=== TASK REQUIREMENTS ===
Give back the data below exactly as it was given.

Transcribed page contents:
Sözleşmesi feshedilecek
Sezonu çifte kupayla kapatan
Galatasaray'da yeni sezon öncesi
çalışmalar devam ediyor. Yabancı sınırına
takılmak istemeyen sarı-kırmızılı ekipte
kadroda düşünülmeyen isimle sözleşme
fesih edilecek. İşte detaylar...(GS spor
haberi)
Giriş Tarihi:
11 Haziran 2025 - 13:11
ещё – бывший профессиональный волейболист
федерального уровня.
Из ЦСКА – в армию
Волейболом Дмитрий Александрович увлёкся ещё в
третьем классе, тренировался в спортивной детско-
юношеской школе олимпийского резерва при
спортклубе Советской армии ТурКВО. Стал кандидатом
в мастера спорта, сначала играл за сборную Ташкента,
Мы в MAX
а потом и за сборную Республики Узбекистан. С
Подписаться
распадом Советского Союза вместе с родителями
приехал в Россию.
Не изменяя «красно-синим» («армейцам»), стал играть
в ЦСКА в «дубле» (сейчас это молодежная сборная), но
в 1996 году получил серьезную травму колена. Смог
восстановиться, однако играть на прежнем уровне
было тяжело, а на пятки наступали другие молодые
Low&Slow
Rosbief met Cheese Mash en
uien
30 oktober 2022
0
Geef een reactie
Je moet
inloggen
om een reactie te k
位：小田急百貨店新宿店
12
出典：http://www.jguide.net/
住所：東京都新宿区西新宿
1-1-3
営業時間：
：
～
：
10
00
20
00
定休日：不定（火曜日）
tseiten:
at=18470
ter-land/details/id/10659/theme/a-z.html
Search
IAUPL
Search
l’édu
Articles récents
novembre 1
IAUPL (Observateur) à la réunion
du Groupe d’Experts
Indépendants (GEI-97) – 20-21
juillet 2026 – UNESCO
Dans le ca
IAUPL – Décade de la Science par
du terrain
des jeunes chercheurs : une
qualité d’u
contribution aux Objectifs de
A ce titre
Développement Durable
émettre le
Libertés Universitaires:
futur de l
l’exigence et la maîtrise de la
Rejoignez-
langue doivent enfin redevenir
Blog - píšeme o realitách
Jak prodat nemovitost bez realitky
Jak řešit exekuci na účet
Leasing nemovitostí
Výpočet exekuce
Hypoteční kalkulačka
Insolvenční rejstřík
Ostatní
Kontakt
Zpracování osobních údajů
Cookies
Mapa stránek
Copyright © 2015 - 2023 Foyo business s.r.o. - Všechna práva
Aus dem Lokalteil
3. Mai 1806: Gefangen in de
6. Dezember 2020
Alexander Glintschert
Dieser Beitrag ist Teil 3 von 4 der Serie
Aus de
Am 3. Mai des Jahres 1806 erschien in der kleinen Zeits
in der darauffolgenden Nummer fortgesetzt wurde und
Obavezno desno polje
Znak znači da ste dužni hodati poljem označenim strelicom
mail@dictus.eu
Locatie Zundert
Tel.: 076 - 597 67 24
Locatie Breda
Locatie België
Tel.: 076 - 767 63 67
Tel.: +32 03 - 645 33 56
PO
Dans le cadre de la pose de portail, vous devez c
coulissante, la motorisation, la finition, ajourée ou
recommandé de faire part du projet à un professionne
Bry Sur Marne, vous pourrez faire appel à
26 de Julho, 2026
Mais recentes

=== ANSWER FOR THIS EXERCISE ===
Sözleşmesi feshedilecek
Sezonu çifte kupayla kapatan
Galatasaray'da yeni sezon öncesi
çalışmalar devam ediyor. Yabancı sınırına
takılmak istemeyen sarı-kırmızılı ekipte
kadroda düşünülmeyen isimle sözleşme
fesih edilecek. İşte detaylar...(GS spor
haberi)
Giriş Tarihi:
11 Haziran 2025 - 13:11
ещё – бывший профессиональный волейболист
федерального уровня.
Из ЦСКА – в армию
Волейболом Дмитрий Александрович увлёкся ещё в
третьем классе, тренировался в спортивной детско-
юношеской школе олимпийского резерва при
спортклубе Советской армии ТурКВО. Стал кандидатом
в мастера спорта, сначала играл за сборную Ташкента,
Мы в MAX
а потом и за сборную Республики Узбекистан. С
Подписаться
распадом Советского Союза вместе с родителями
приехал в Россию.
Не изменяя «красно-синим» («армейцам»), стал играть
в ЦСКА в «дубле» (сейчас это молодежная сборная), но
в 1996 году получил серьезную травму колена. Смог
восстановиться, однако играть на прежнем уровне
было тяжело, а на пятки наступали другие молодые
Low&Slow
Rosbief met Cheese Mash en
uien
30 oktober 2022
0
Geef een reactie
Je moet
inloggen
om een reactie te k
位：小田急百貨店新宿店
12
出典：http://www.jguide.net/
住所：東京都新宿区西新宿
1-1-3
営業時間：
：
～
：
10
00
20
00
定休日：不定（火曜日）
tseiten:
at=18470
ter-land/details/id/10659/theme/a-z.html
Search
IAUPL
Search
l’édu
Articles récents
novembre 1
IAUPL (Observateur) à la réunion
du Groupe d’Experts
Indépendants (GEI-97) – 20-21
juillet 2026 – UNESCO
Dans le ca
IAUPL – Décade de la Science par
du terrain
des jeunes chercheurs : une
qualité d’u
contribution aux Objectifs de
A ce titre
Développement Durable
émettre le
Libertés Universitaires:
futur de l
l’exigence et la maîtrise de la
Rejoignez-
langue doivent enfin redevenir
Blog - píšeme o realitách
Jak prodat nemovitost bez realitky
Jak řešit exekuci na účet
Leasing nemovitostí
Výpočet exekuce
Hypoteční kalkulačka
Insolvenční rejstřík
Ostatní
Kontakt
Zpracování osobních údajů
Cookies
Mapa stránek
Copyright © 2015 - 2023 Foyo business s.r.o. - Všechna práva
Aus dem Lokalteil
3. Mai 1806: Gefangen in de
6. Dezember 2020
Alexander Glintschert
Dieser Beitrag ist Teil 3 von 4 der Serie
Aus de
Am 3. Mai des Jahres 1806 erschien in der kleinen Zeits
in der darauffolgenden Nummer fortgesetzt wurde und
Obavezno desno polje
Znak znači da ste dužni hodati poljem označenim strelicom
mail@dictus.eu
Locatie Zundert
Tel.: 076 - 597 67 24
Locatie Breda
Locatie België
Tel.: 076 - 767 63 67
Tel.: +32 03 - 645 33 56
PO
Dans le cadre de la pose de portail, vous devez c
coulissante, la motorisation, la finition, ajourée ou
recommandé de faire part du projet à un professionne
Bry Sur Marne, vous pourrez faire appel à
26 de Julho, 2026
Mais recentes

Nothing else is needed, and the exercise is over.